Hi people,

Need some help in keeping query string values intact while moving across pages via pagination.

Thing is that I'm fetching records from mysql table and displaying it in tabular format. Its like...

I have a page "records.php"

In phpmyadmin there is "userdetails" table with columns as...... first_name, last_name, address, contact_number

In HTML:

First-Name | Last-Name | Address | Contact-Number

I'm trying to sort these elements.... I mean sort by first name or contact number etc...

So I've made <th> elements as links and I'm using querystring... on click the links are directing to same page records.php

so its like...

<th><a href="records.php?idfield=first_name">First Name</th>

<th><a href="records.php?idfield=last_name">Last Name</th>

and so on....

then I initialize on top a variable.

$colfield= $_GET['idfield'];

and then this variable $colfield, I'm using in mysql query...

like

$sql ="SELECT * FROM userdetails order by $colfield ASC";

So, here I'm passing idfield value as per the column name in the database table and then using it in order by clause in sql query.
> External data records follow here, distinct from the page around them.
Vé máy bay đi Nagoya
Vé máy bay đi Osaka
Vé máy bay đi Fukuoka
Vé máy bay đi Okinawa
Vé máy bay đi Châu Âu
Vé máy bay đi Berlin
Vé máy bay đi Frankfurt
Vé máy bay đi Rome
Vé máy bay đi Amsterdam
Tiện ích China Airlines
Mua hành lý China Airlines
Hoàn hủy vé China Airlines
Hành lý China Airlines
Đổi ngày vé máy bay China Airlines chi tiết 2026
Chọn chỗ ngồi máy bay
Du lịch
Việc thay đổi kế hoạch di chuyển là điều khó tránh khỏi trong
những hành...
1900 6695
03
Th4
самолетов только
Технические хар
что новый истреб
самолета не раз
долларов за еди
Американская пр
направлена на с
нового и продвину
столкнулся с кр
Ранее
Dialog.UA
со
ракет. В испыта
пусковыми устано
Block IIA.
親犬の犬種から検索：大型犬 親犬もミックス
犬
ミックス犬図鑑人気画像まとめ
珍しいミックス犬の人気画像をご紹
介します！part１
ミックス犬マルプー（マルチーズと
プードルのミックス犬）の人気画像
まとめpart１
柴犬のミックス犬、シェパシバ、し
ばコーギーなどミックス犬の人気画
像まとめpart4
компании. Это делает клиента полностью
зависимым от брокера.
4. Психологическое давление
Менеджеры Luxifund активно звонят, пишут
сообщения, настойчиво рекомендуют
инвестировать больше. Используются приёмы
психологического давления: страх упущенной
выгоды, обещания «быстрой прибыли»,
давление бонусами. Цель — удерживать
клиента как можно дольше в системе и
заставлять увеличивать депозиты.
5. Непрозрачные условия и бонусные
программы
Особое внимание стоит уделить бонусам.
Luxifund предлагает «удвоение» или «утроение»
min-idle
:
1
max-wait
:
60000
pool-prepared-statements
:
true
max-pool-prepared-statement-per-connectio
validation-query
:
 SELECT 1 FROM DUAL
This works fine... Issue starts when pagination comes into play.... Say I sort by first name, It gets sorted, but when I go to Page 2... the first_name field won't pass in query string... and the order by clause fails... and no records are displayed.

Is there any way to keep query string intact across pagination links....??

Thanks

Recommended Answers

All 4 Replies

You could append the $_GET['idfield'] to the next page link

e.g. (untested) <a href="records.php?page=<?php echo $nextPageNum; ?>&idfield=<?php echo $_GET['idfield']; ?>

You can use limit in a query. And pass accordingly for each page.
I am not sure but for pagination pupose limit will help you.

I agree with paulkd on this one. Unless there is more you need to do ...

Member Avatar for diafol

You provide no code, so it's difficult to know for sure how you're paginating.

Set up a concrete url format for this, e.g.

users.php?page=int&sortorder=field

Alternatively, this could be done via ajax, where the params are passed from a js script to a php page and fresh data returned. Unless the url is important for your SEO, the this may be a better option.

Your page links (at the bottom of the table?) should be updated with the url parameters:

$activepage = 5; // from $_GET['page'] or provide a default - it would be more complicated than this in order to stop out-of-range values
$numpages = 30; // these would be calculated usually from your pagination script.
$so = 'firstname'; //again from $_GET['sortorder'] or provide a default - again need to stop invalid entry

$pages = '<ul class="pages">';
for($i=1;$i<=$numpages;$i++){
    $pages .= ($i == $activepage) ? "<li class='active'>$i</li>" : "<li><a href='users.php?page=$i&sortorder=$so'>$i</a></li>";
}
$pages .= "</ul>";

The issue is how are you choosing your sortorder? If via js, then you need to overwrite the url in the <li> tags otherwise, I'm assuming by submit dropdown, in which case you could php-ify that to show the current sortorder. The dropdown form action would need to be set to

"users.php?page=<?php echo $activepage;?>"

Loads of ways to skin a cat. Provide your code so we can see how best to help you.